*Exercise objective*: Go through the listing beneath this task and return every line that carries the string "intelligence".

*Task inputs*:

+---+

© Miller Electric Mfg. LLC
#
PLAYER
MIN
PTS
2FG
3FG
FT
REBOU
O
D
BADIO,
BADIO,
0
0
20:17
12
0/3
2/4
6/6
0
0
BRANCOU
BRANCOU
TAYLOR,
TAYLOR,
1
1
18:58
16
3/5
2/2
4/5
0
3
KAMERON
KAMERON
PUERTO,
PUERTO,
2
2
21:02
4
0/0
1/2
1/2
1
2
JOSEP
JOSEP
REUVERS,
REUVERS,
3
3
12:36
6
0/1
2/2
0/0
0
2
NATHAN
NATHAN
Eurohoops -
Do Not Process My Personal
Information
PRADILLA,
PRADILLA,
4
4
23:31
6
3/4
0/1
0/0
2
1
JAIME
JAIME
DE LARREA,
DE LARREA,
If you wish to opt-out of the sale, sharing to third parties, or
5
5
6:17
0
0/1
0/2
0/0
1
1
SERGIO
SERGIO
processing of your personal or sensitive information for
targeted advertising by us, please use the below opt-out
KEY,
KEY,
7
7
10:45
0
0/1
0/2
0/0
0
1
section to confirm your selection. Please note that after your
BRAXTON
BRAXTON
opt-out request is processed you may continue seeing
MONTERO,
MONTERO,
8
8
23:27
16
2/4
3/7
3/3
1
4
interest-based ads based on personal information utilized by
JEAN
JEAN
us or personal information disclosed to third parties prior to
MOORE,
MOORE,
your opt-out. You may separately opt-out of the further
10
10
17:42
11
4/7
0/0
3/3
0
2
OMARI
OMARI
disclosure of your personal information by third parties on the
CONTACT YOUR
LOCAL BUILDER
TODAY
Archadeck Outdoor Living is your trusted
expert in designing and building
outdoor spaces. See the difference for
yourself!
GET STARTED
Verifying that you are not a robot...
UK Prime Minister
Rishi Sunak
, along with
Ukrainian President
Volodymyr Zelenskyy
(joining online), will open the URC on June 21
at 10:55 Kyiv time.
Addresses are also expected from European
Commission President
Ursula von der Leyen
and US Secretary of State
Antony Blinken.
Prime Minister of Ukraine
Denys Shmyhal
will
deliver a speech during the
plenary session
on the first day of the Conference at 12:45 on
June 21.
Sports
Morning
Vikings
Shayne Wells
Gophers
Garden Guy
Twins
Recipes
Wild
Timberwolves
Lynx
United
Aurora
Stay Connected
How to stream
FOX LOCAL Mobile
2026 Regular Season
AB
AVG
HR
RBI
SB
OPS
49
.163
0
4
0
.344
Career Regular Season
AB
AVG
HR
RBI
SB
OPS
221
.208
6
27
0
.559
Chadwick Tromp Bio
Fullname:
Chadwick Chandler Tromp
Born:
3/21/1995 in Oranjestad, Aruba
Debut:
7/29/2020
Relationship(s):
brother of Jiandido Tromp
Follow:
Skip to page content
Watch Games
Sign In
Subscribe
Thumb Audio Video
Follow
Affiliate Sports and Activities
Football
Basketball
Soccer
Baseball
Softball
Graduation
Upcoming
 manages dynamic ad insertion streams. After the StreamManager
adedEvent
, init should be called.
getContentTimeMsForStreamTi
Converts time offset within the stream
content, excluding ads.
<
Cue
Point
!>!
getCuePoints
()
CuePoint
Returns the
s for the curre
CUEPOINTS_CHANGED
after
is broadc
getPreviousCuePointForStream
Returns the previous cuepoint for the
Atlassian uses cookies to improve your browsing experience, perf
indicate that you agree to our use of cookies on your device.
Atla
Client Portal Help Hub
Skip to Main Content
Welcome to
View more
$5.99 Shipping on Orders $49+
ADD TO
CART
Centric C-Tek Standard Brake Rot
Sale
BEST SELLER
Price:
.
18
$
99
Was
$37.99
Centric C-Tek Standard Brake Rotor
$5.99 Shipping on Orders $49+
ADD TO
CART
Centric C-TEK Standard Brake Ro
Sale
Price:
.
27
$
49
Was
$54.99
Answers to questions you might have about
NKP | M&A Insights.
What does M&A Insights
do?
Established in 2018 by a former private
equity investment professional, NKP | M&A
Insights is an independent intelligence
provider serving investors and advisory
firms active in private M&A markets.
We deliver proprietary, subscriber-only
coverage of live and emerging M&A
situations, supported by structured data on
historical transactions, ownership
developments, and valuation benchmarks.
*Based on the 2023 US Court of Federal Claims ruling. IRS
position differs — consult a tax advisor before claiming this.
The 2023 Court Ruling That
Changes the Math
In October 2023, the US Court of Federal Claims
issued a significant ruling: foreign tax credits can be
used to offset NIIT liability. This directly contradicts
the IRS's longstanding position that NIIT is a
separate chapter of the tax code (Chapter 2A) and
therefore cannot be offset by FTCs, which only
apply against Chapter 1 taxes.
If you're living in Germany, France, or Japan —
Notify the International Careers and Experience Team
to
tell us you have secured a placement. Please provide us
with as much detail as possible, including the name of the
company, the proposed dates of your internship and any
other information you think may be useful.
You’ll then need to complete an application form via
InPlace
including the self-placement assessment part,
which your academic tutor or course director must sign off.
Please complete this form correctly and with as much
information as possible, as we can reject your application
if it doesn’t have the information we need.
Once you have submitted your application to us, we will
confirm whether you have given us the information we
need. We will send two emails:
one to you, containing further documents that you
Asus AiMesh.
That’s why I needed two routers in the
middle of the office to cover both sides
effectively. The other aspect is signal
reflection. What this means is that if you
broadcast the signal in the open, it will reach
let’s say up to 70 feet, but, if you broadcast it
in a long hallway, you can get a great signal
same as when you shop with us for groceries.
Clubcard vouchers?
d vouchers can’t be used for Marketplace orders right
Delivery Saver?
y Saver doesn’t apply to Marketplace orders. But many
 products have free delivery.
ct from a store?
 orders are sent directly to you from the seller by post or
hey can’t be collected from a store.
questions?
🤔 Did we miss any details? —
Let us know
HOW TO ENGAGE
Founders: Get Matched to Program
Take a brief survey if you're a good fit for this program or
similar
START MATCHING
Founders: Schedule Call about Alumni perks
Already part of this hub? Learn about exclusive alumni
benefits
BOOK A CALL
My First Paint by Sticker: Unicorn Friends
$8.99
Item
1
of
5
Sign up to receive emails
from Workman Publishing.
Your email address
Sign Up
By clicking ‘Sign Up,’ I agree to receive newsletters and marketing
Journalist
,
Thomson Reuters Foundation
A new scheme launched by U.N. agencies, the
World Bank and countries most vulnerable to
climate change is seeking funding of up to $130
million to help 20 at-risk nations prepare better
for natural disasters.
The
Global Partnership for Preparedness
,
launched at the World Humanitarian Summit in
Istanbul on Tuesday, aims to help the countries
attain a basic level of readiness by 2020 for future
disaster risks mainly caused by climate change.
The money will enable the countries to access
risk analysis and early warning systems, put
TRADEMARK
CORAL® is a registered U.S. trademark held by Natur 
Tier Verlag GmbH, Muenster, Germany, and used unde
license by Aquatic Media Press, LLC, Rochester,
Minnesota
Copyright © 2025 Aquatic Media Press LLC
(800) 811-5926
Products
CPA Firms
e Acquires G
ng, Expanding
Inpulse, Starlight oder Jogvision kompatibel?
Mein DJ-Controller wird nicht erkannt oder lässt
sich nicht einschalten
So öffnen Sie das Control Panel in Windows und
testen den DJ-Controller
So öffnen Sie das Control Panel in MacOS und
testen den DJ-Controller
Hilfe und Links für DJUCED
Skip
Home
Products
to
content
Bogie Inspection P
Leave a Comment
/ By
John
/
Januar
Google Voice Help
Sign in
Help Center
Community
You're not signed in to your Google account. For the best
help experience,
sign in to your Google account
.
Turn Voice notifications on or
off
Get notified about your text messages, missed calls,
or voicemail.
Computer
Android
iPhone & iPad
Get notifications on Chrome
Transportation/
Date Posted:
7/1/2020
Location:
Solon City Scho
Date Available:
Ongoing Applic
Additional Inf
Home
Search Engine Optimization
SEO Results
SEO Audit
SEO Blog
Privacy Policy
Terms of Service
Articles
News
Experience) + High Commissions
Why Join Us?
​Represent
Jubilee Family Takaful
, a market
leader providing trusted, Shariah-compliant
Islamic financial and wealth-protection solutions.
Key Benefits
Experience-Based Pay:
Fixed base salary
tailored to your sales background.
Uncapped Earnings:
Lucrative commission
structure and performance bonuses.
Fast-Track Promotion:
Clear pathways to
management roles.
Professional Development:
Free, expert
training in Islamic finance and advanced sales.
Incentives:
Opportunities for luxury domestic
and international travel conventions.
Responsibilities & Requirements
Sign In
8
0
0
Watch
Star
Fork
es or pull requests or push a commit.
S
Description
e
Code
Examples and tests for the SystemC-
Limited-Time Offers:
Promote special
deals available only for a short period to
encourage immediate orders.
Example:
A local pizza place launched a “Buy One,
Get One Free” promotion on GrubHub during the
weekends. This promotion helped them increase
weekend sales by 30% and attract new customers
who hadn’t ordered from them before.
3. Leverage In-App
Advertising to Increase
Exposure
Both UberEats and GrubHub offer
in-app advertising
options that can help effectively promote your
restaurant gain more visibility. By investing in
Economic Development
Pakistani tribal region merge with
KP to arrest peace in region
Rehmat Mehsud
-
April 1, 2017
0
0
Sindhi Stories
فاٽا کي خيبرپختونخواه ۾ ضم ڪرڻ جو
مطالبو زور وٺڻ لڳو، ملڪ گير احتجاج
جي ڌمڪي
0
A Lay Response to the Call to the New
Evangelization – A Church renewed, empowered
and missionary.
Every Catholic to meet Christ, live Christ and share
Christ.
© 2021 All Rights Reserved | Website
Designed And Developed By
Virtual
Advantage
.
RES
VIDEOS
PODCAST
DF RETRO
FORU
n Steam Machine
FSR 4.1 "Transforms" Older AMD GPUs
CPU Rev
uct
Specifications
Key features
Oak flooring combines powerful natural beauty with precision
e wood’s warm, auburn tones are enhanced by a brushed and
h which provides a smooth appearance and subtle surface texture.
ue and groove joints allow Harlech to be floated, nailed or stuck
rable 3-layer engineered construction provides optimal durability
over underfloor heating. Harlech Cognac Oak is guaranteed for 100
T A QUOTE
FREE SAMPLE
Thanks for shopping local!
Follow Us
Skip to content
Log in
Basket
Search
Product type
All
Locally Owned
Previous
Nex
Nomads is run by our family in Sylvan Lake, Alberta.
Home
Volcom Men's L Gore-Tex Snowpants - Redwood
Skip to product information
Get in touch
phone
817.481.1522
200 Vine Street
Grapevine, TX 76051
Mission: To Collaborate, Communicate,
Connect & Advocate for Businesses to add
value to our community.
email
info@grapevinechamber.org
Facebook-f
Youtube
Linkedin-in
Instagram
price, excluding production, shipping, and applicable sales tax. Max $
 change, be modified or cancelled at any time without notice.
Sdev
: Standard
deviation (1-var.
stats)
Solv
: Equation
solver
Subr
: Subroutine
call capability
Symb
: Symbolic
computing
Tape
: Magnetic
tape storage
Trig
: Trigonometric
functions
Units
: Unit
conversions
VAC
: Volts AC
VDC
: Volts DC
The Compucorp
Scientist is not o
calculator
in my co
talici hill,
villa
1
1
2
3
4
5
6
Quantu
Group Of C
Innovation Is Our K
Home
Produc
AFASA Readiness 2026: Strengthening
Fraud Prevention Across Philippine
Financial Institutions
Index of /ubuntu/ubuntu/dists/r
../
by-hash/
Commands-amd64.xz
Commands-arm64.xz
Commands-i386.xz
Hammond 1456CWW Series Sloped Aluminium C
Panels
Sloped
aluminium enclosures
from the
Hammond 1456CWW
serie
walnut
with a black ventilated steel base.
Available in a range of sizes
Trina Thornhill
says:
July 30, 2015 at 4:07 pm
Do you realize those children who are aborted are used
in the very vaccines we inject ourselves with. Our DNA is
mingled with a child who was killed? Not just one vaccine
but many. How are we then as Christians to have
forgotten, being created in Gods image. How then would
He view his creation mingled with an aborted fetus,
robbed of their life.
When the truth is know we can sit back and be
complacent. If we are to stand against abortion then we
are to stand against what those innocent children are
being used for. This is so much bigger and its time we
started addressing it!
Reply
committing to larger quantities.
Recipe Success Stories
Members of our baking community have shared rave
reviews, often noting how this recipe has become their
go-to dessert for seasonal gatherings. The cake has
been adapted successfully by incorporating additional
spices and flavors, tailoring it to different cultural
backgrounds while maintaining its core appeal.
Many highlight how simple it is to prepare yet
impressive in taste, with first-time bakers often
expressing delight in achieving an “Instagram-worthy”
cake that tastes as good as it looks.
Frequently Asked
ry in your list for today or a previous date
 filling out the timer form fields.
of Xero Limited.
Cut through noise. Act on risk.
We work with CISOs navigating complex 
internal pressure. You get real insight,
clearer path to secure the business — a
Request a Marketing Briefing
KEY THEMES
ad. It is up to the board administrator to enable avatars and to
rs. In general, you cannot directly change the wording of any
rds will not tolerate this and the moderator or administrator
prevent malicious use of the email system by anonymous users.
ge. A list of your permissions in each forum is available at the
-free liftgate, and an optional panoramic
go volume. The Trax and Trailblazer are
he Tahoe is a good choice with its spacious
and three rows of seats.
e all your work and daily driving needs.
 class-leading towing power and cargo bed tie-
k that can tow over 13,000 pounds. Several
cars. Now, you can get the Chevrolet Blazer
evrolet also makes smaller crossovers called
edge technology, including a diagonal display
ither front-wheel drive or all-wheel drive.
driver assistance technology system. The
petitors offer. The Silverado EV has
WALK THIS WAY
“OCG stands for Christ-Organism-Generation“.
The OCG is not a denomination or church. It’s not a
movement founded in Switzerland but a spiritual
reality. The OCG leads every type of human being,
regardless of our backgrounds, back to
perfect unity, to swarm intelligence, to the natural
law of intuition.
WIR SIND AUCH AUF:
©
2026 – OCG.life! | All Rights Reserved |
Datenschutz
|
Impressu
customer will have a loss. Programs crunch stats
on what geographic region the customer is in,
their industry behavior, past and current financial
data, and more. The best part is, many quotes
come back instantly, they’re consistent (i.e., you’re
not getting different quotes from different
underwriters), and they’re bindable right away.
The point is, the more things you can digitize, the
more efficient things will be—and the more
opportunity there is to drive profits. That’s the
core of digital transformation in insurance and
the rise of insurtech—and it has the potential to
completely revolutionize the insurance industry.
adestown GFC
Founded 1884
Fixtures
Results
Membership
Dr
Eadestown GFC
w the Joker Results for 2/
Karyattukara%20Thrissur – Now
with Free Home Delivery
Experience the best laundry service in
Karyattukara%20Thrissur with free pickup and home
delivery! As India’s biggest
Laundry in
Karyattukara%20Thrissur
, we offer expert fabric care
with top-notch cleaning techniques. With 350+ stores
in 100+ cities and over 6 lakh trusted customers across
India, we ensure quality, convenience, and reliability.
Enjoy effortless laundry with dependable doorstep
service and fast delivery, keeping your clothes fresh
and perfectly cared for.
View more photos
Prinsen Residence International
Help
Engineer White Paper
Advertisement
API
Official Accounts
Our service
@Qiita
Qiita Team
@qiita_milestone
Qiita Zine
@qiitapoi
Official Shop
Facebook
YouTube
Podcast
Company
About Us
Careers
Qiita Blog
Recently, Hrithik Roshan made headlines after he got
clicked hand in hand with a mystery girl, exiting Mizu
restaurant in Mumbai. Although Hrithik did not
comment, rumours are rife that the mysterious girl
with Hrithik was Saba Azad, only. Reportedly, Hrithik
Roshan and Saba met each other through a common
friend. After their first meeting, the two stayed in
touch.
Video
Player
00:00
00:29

+---+

*The completed task*:
Insights is an independent intelligence
perfect unity, to swarm intelligence, to the natural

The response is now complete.